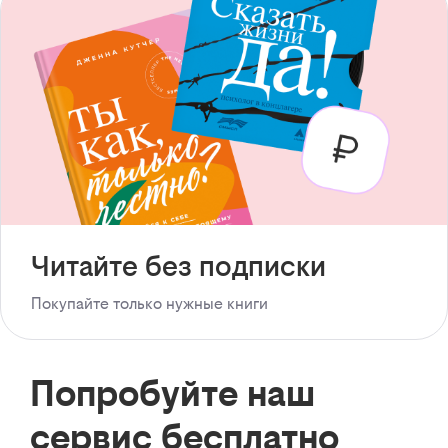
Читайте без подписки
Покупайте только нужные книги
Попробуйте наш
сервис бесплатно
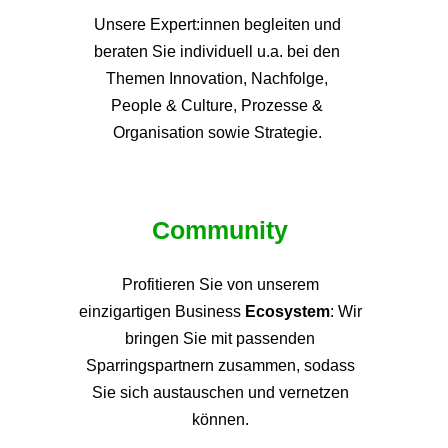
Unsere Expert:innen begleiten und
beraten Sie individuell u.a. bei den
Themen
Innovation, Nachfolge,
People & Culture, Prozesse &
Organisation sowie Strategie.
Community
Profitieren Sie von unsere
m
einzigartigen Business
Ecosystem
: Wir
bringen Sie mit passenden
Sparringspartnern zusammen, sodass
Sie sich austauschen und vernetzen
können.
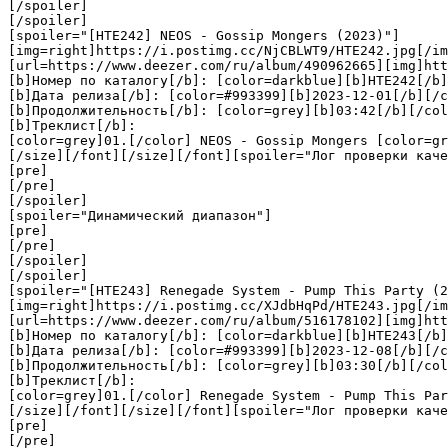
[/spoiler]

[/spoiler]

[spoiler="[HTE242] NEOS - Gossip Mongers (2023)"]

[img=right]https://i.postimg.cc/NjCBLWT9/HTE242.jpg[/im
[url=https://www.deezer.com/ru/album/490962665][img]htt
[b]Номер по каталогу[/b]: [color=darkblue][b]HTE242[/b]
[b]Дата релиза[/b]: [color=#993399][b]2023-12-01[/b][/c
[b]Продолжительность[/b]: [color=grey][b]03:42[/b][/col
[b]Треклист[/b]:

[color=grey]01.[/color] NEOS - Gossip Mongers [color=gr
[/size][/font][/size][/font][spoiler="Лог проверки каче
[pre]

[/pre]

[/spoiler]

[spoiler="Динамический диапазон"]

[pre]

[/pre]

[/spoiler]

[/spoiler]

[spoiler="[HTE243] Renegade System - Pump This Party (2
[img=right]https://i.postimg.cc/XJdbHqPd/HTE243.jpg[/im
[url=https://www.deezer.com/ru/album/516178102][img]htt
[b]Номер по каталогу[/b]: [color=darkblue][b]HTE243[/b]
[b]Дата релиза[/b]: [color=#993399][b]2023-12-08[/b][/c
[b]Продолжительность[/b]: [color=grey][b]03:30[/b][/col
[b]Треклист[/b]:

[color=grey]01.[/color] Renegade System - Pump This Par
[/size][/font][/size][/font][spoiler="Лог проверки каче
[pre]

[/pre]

◆ ◆ ◆ ◆

WHAT TO DO |
State the number of lines of the preceding material in which the word "Gossip" is found, and nothing more.

WRITTEN RESPONSE |
2